Seit 2004 muss jedes Ei der Güteklasse A mit einem Erzeugercode gekennzeichnet werden, aus dem die Art der Legehennenhaltung und die Herkunft des Eis unmittelbar ersichtlich sind.
Die Eier vom Hof Alpermühle werden in mehreren Ställen gelegt. Da jeder Stall eine eigene Betriebs- und Stallnummer zugeteilt bekommt, finden Sie verschiedene Nummern auf diesen Eiern, die alle mit „0-DE-“ beginnen.
Weitere Informationen zum Thema Legehennenverordnung und Eierkennzeichnung finden Sie auf der Website des -> Bundesministeriums.


Ein Thron fürs Ei

Es gibt sie in den verschiedensten Formen, Farben und Materialien: Eierbecher. Ob als edles Designer- Objekt oder schlichtes Plastikteil – ohne sie wäre es ganz schön schwierig, ein Ei mit Sitte und Anstand auszulöffeln. Denn wenn die untere Hälfte des gekochten Eis umkippt, läuft bekanntlich das noch flüssige Eigelb raus. Und aus der Waschmittel- Werbung von früher wissen wir, daß „Ei, Blut, Kakao“ zu den hartnäckigsten Flecken zählen.

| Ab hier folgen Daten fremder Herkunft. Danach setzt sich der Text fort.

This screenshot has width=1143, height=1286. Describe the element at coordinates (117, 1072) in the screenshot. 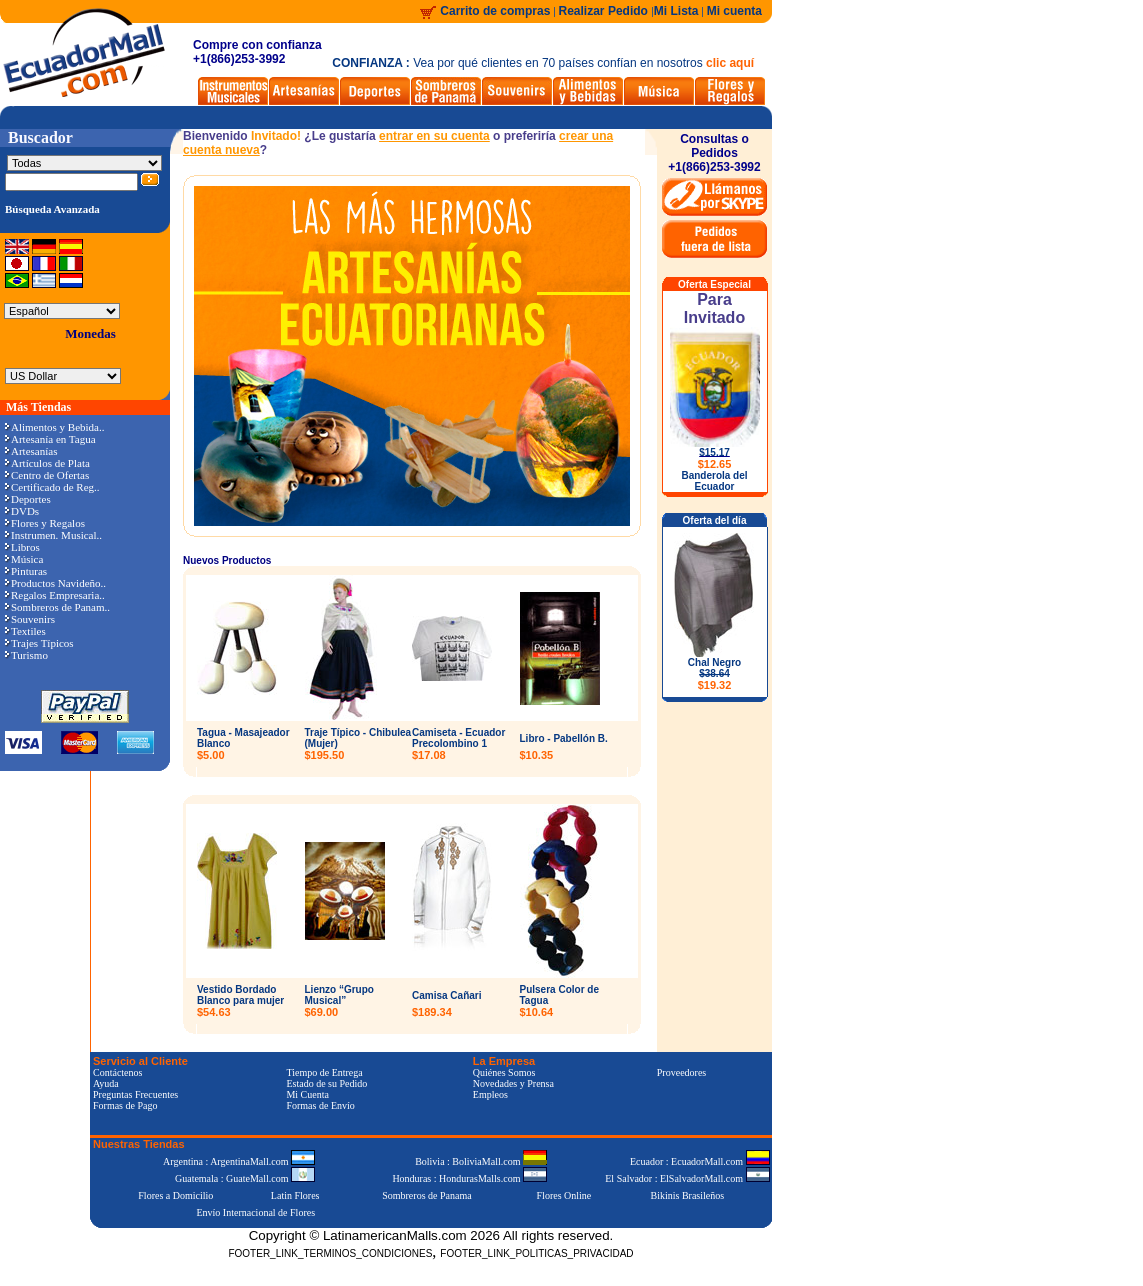 I see `Contáctenos` at that location.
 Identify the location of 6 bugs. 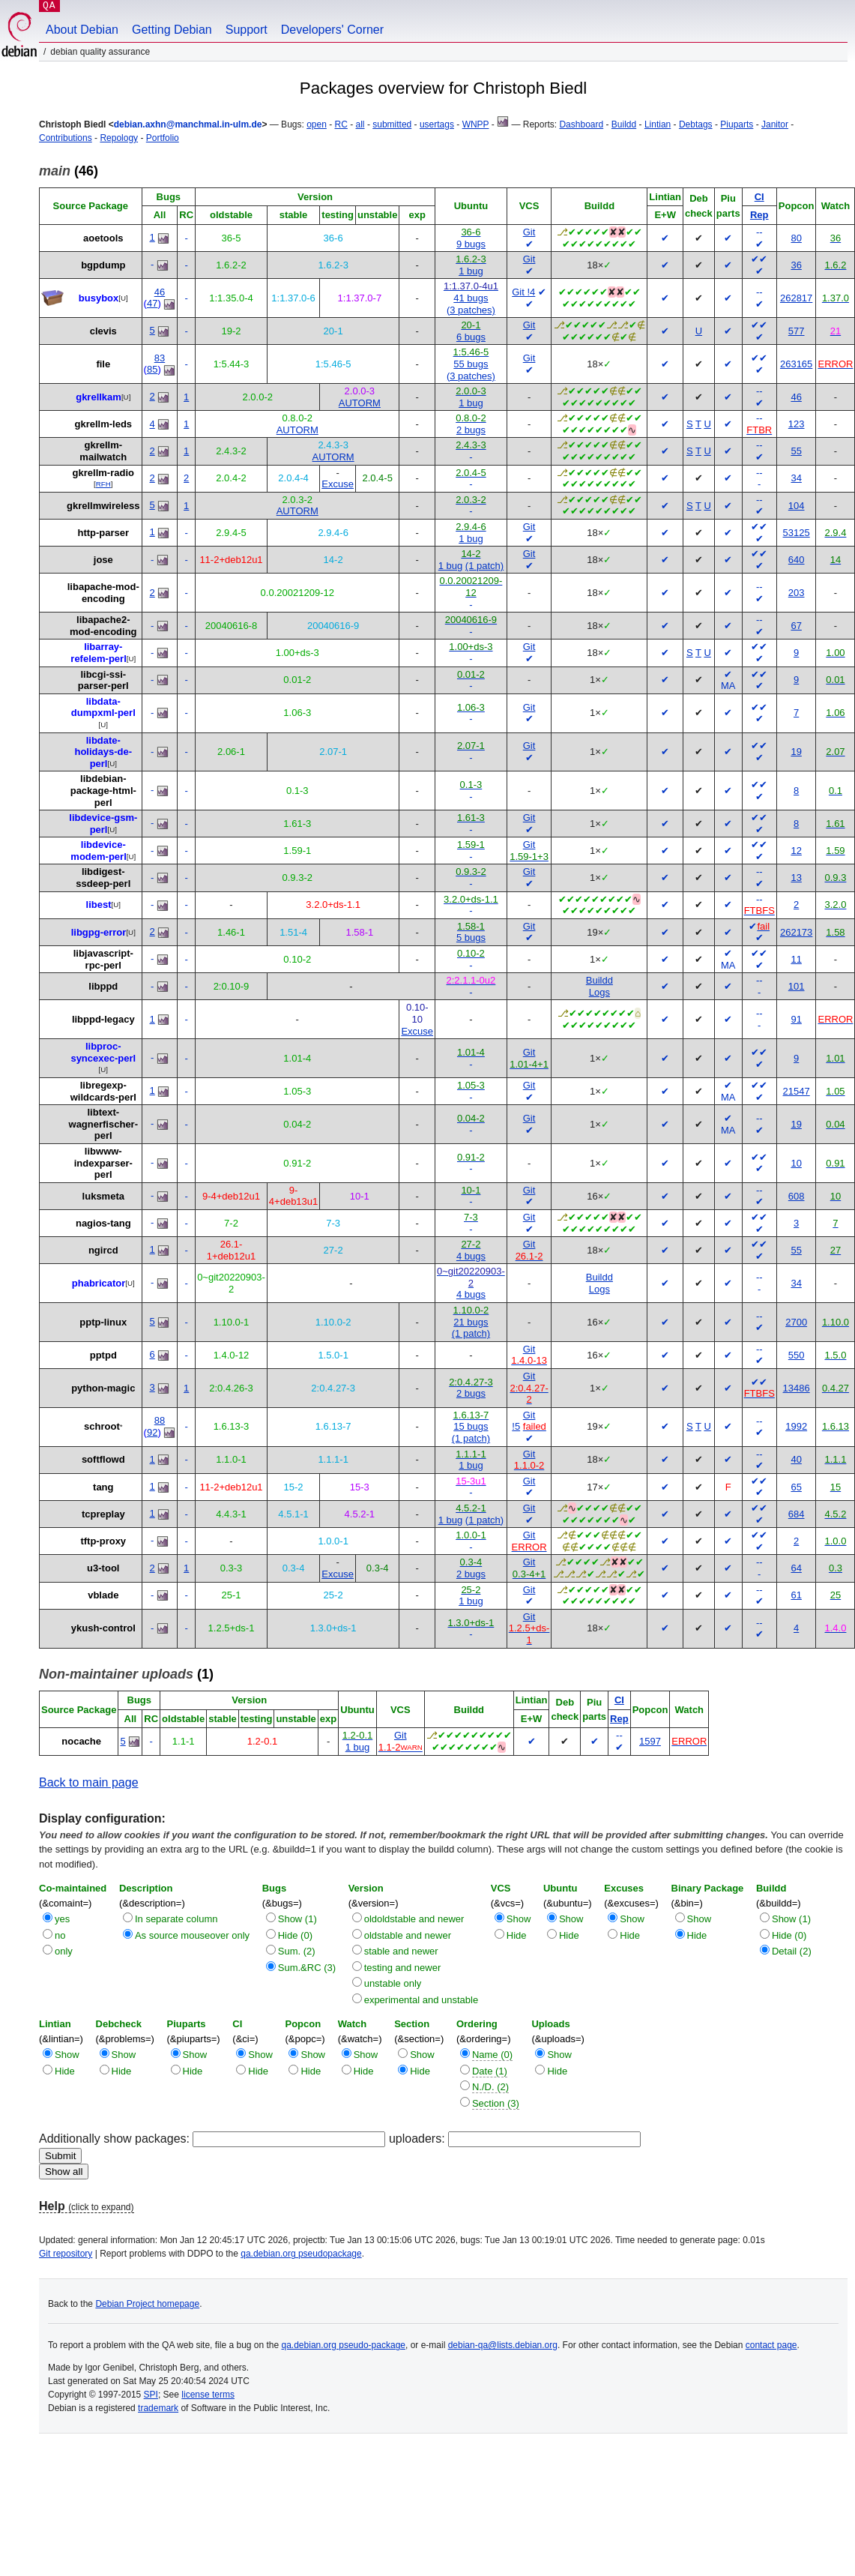 (471, 337). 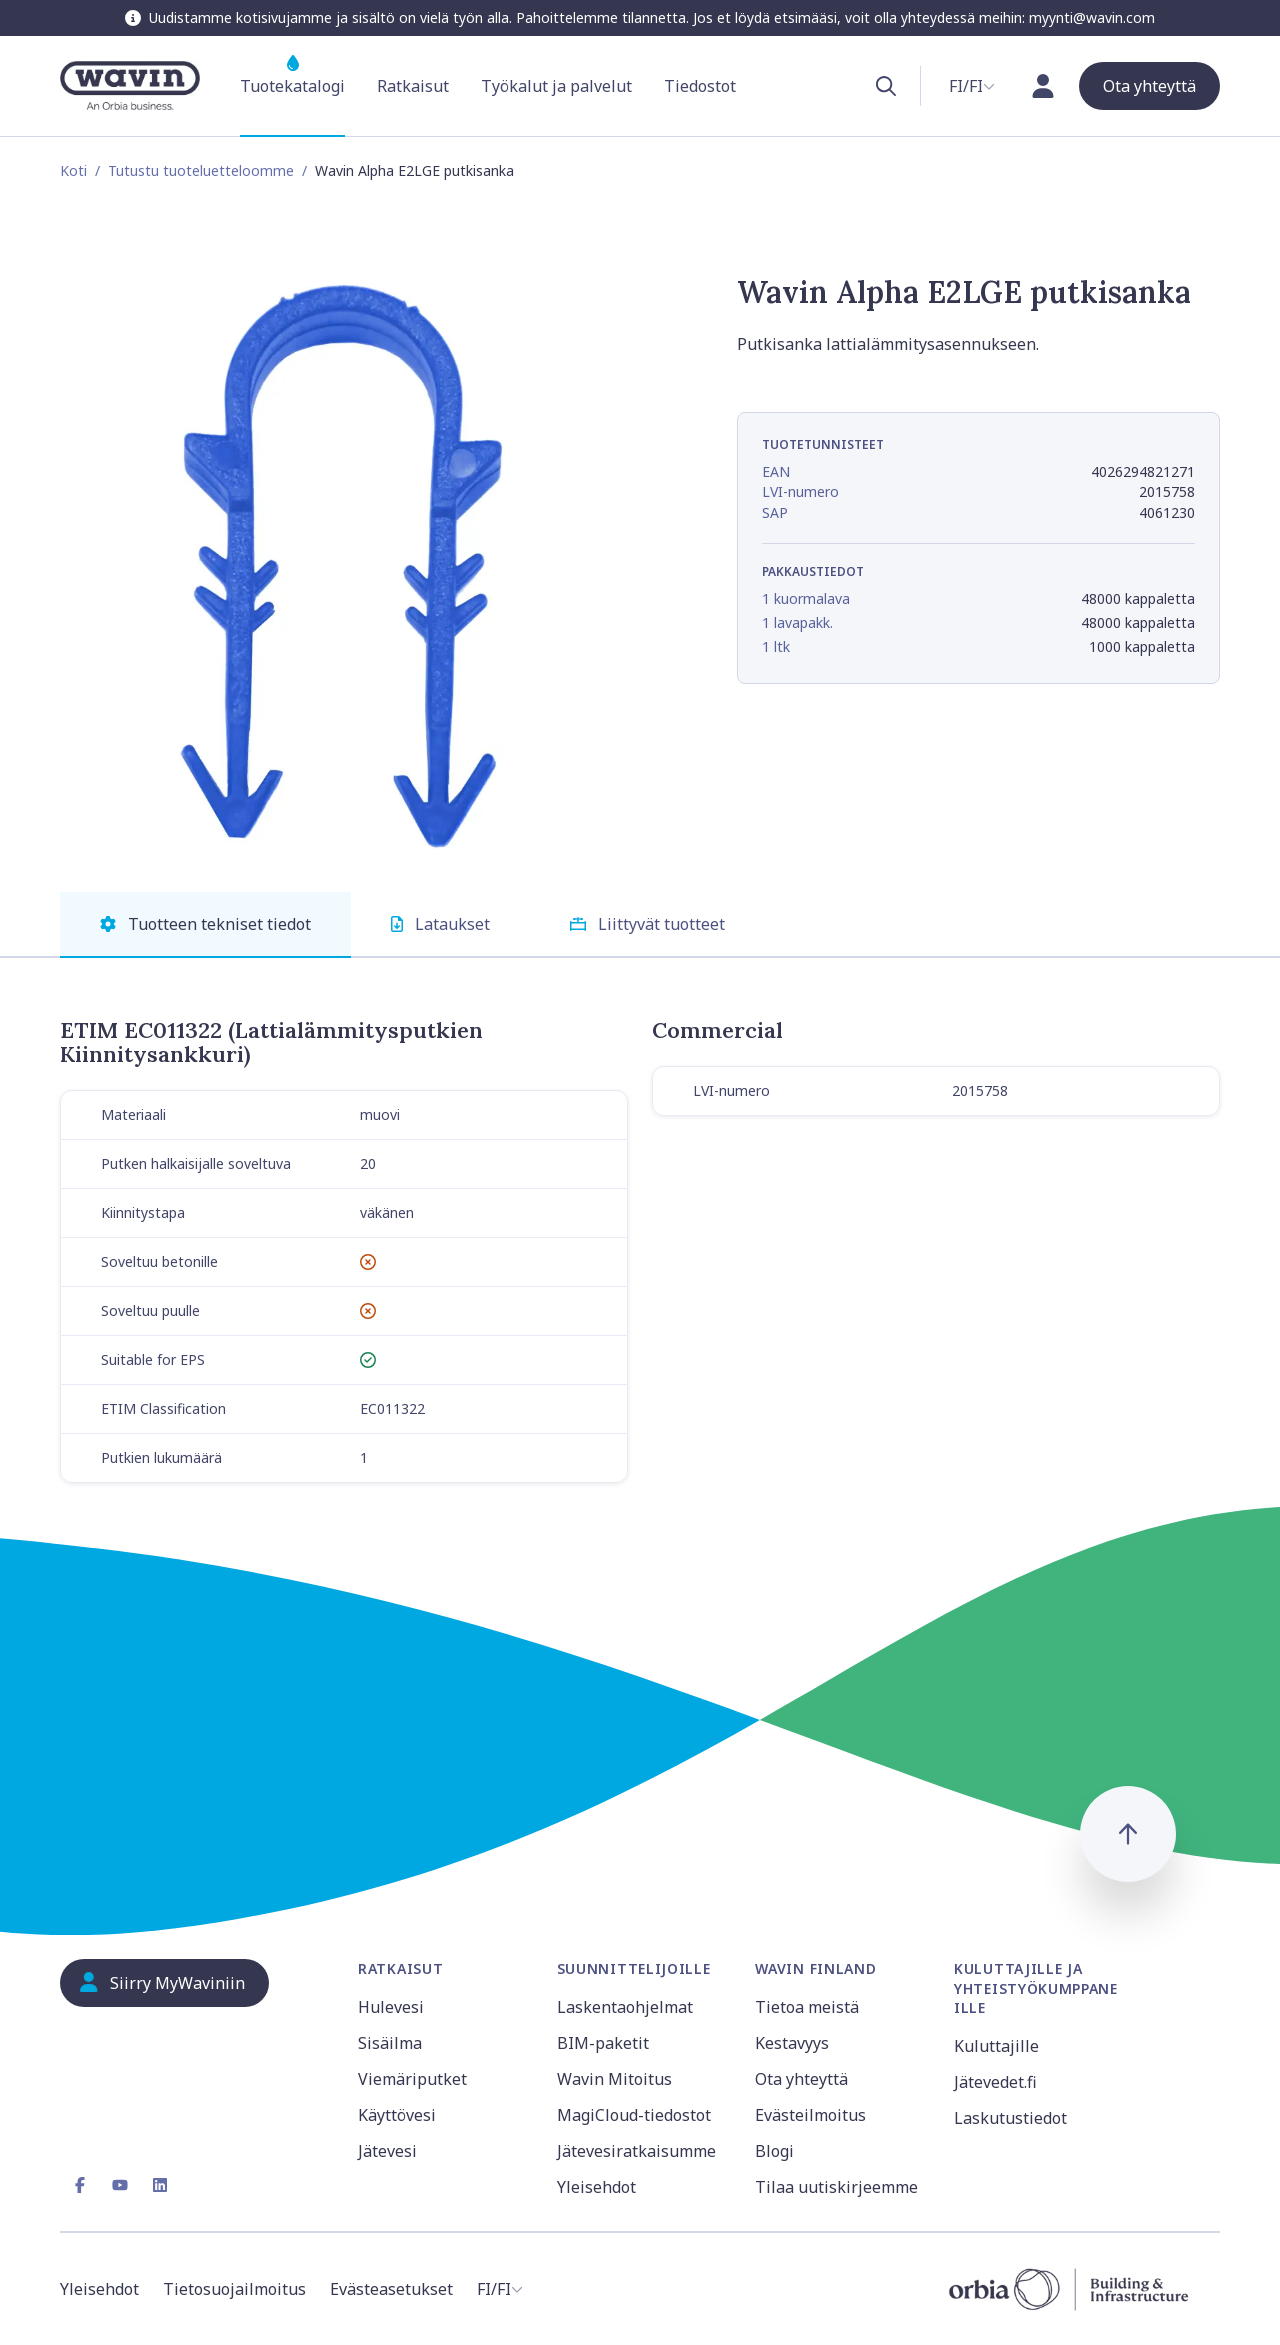 This screenshot has width=1280, height=2345. Describe the element at coordinates (636, 2151) in the screenshot. I see `Jätevesiratkaisumme` at that location.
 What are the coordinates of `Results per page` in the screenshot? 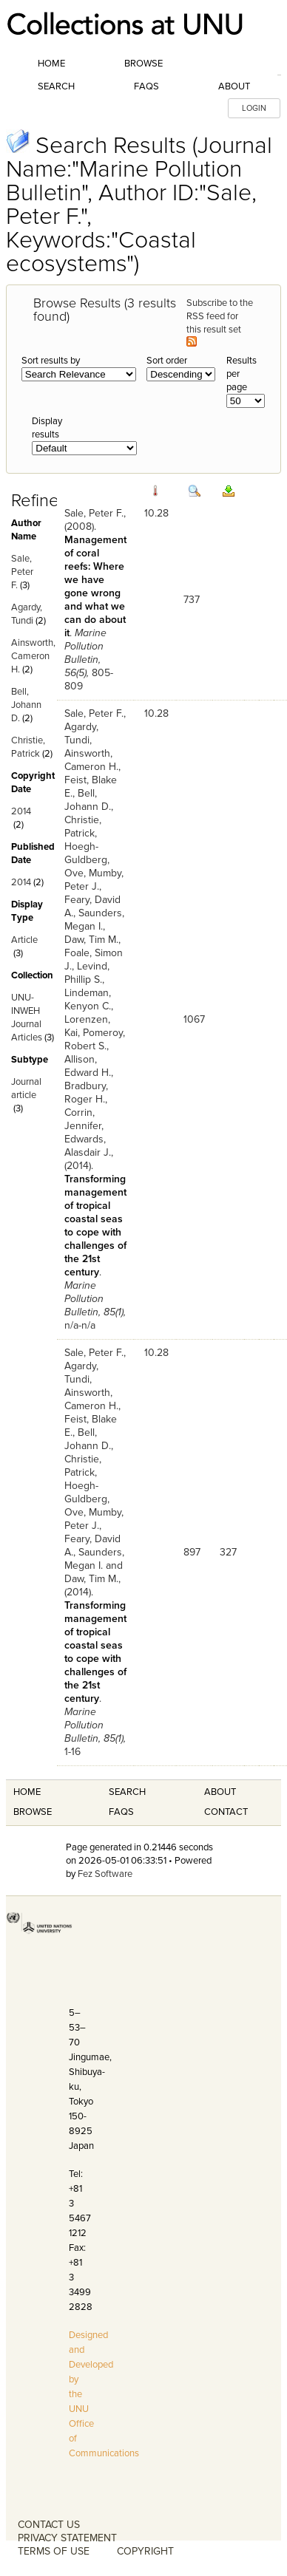 It's located at (241, 374).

Vielleicht sind Eierbecher deshalb schon bei den Römern bekannt gewesen. Erst seit dem 17.Jahrhundert tauchen sie regelmäßig in mitteleuropäischen Adelskreisen auf, natürlich aus edlem Material wie Gold und Silber, mit Juwelen verziert. Becher aus Silber gehören immer noch zu den traditionellen Geschenken, etwa zu Taufen.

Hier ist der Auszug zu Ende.